Zwischenzeitlich haben die Ukrainer sich der demokratischen Welt zugewendet. Mit einer freien Wahl aller Bürger. Ach entschuldige – das kennst Du ja auch nicht.
Deutschland, Europa und Wladimir wir müssen zusammen reden!
Konkreter: hinsetzen, Ruhe im Klassenraum und schreibt euch das Nachfolgende hinter die Ohren.
„Solange ihr eure jeweilige Arroganz nicht ablegt und nicht miteinander redet, sondern weiter aufeinander herumprügelt, werdet ihr alle drei zu den Verlierern gehören. Und der lachende Dritte steht auch schon bereit – in Peking.
Daher empfehle ich euch schon heute: redet, redet, redet – und zwar miteinander und auf Augenhöhe.

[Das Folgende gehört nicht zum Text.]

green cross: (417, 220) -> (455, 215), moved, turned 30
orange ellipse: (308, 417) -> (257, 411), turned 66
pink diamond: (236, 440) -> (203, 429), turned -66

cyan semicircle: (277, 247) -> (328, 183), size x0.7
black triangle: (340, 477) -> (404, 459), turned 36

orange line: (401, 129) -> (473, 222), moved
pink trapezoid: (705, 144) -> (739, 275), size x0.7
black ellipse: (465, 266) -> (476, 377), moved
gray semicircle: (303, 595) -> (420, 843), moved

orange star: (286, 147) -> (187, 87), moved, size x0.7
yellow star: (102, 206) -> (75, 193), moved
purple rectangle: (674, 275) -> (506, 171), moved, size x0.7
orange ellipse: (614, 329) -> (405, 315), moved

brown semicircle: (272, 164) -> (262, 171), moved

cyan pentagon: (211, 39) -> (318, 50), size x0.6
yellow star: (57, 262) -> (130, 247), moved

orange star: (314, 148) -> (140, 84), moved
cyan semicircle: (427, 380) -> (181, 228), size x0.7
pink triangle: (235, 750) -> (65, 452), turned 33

Ich weiß, das wird sehr schwer sein – aber es ist der einzige Weg, damit ihr auch danach von euren Völkern anerkannt werdet.“
Verehrte Gäste,liebe Schützenschwestern und Schützenbrüder, auch wir müssen reden.

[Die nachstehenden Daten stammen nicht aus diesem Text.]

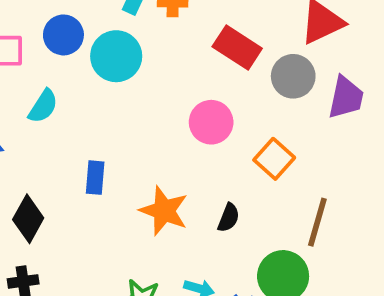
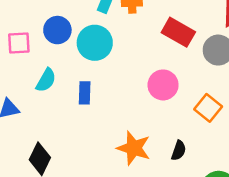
blue rectangle: (95, 178) -> (85, 93), moved

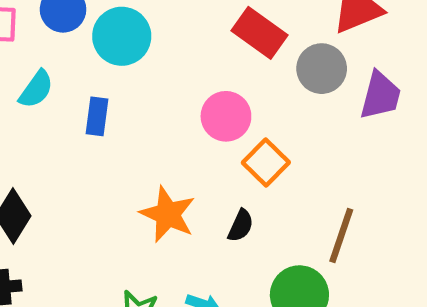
orange square: (208, 108) -> (266, 163), moved

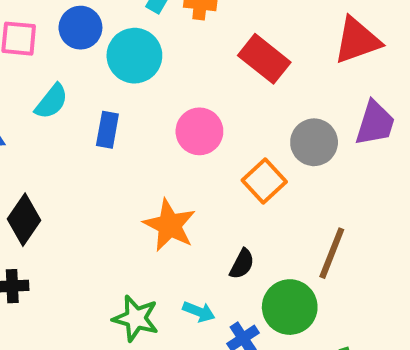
gray circle: (322, 69) -> (314, 142), moved
pink circle: (226, 116) -> (199, 131), moved
black semicircle: (241, 226) -> (242, 264), moved

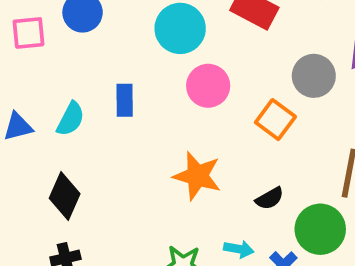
cyan circle: (134, 56) -> (180, 28), moved
cyan semicircle: (52, 102) -> (71, 119), moved
black semicircle: (242, 264) -> (270, 198), turned 44

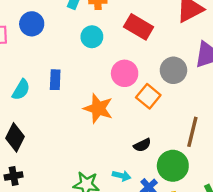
cyan circle: (180, 28) -> (92, 37), size x0.7
pink circle: (208, 86) -> (125, 73), moved
orange star: (197, 176) -> (98, 108), moved

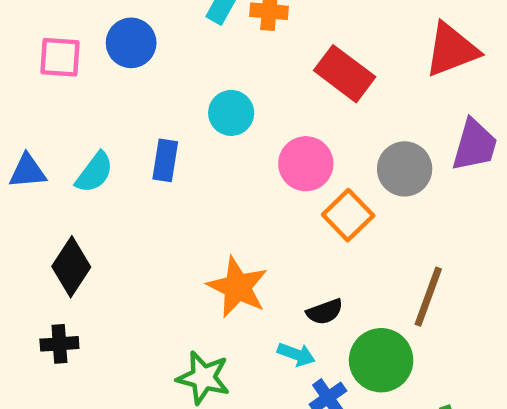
cyan circle: (92, 37) -> (231, 113), moved
orange star: (98, 108) -> (238, 287), moved
cyan arrow: (122, 176) -> (296, 354), moved

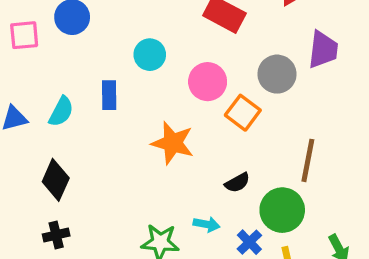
orange star: (238, 287) -> (173, 143), moved
cyan arrow: (296, 354) -> (207, 224), moved

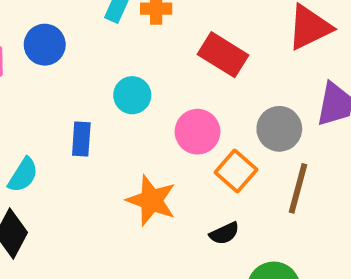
cyan semicircle: (61, 112) -> (23, 175), moved
brown line: (308, 160) -> (298, 188), moved
black semicircle: (237, 183) -> (224, 233), moved

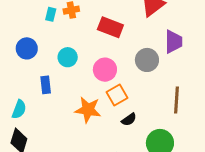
blue circle: (45, 45) -> (27, 48), moved
orange square: (236, 171) -> (117, 95), moved, turned 30
brown line: (298, 188) -> (177, 100), moved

In schwierigen Zeiten, wenn Krisen das Tagesgeschehen auf der Welt beherrschen, neigen die Menschen schon seit Jahrtausenden dazu, sich ihre eigenen Lösungen zurecht zu legen. Wissenschaft und die Realität werden dann sehr gerne ausgeblendet und Verschwörungstheorien entwickelt. Das erleben wir auch in der heutigen Zeit. Angefeuert werden diese Unwahrheiten auch ganz bewusst über das Internet. Die Feinde unserer Demokratie wollen gezielt mit Fake-News unsere freiheitliche Demokratie zerstören. Nur so können sie Unfrieden unter uns entwickeln und ihre imperialen und despotischen Ziele erreichen.
Davor müssen wir uns gerade jetzt gemeinsam bewahren.
Darum, liebe Festversammlung, bleibr kritisch, lasst euch nicht von der berühmten Internetblase einwickeln. Informiert euch möglichst vielfältig. Hört auch mal einer gegenteiligen Meinung zu. Und versucht nicht gleich auf Stammtisch-Niveau zu widersprechen. Man muss ja nicht die andere Meinung übernehmen, aber anhören sollte man sie trotzdem.
Wir sollten jetzt zusammenstehen, wir sollten jetzt kritisch bleiben und unseren Verstand immer hinterfragen,
damit wir auch in vielen Jahren noch mit Freude das Lied singen können:
Einigkeit und Recht und Freiheit.
Vielen Dank für Ihre Aufmerksamkeit.